■ Problem: Each line of the records must appear in your answer exactly, with no pictures.
╭─ Data for the task
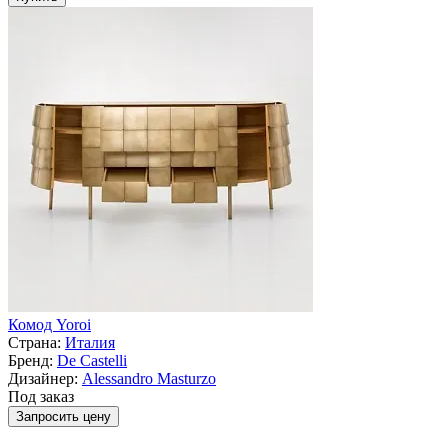
Комод Yoroi
Страна:
Италия
Бренд:
De Castelli
Дизайнер:
Alessandro Masturzo
Под заказ
Запросить цену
╰─
■ Reply to the task:
Комод Yoroi
Страна:
Италия
Бренд:
De Castelli
Дизайнер:
Alessandro Masturzo
Под заказ
Запросить цену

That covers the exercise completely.